Problem description: Set down, word for word, every line of the material below from the one containing "Numaraları (2024)" through the one containing "LECLERC CREE", but none of its pictures.

Input material START

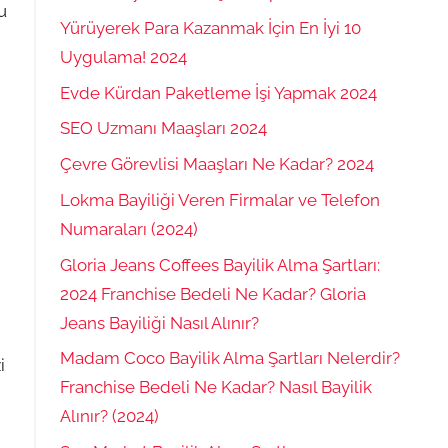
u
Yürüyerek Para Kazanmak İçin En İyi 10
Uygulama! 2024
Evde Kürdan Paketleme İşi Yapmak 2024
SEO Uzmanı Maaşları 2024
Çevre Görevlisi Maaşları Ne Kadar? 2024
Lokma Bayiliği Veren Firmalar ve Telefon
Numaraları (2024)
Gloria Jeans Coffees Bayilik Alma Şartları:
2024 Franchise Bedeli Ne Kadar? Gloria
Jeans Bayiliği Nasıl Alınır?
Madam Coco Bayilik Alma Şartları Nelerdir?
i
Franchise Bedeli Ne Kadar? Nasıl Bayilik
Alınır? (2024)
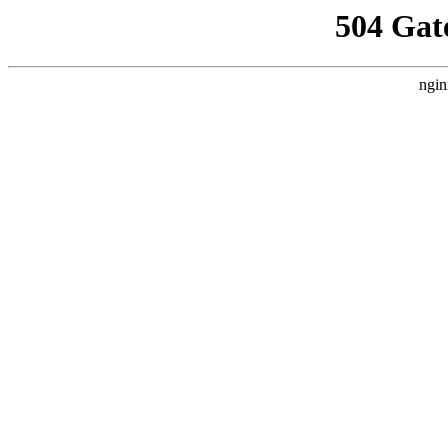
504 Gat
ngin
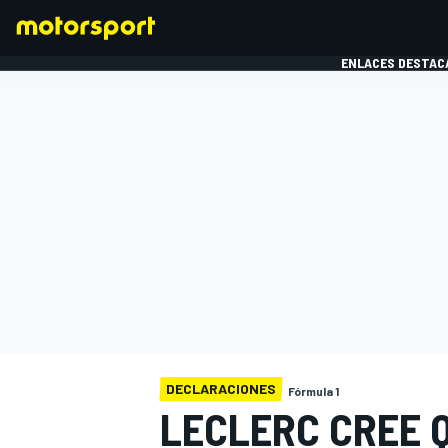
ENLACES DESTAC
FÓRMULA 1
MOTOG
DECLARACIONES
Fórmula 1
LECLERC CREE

Input material END
Input material START

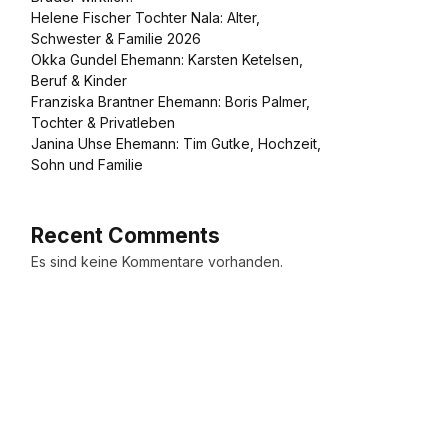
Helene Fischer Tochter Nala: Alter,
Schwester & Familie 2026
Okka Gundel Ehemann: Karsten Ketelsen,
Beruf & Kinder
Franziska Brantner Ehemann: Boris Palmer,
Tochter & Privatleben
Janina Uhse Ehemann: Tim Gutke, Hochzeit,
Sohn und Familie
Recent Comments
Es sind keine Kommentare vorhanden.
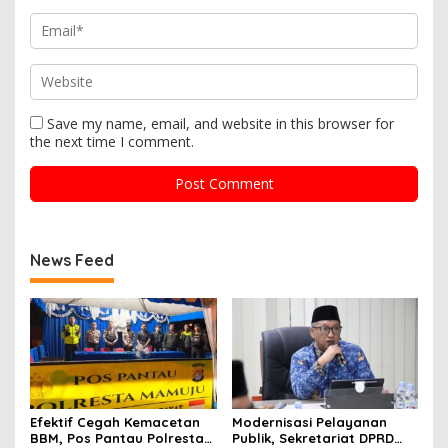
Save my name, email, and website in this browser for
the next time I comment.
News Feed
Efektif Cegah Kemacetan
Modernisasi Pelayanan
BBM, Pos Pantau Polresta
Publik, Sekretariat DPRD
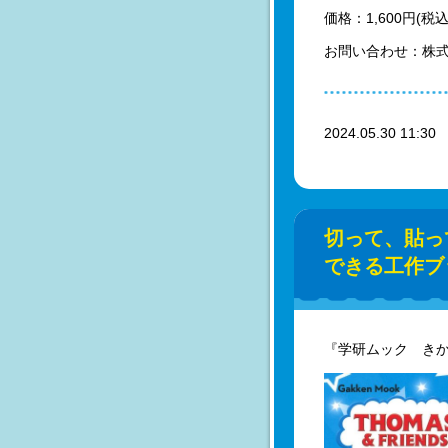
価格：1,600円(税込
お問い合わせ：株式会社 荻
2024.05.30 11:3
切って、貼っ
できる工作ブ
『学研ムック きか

Input material END

Written solution:
Numaraları (2024)
Gloria Jeans Coffees Bayilik Alma Şartları:
2024 Franchise Bedeli Ne Kadar? Gloria
Jeans Bayiliği Nasıl Alınır?
Madam Coco Bayilik Alma Şartları Nelerdir?
i
Franchise Bedeli Ne Kadar? Nasıl Bayilik
Alınır? (2024)
504 Gat
ngin
ENLACES DESTAC
FÓRMULA 1
MOTOG
DECLARACIONES
Fórmula 1
LECLERC CREE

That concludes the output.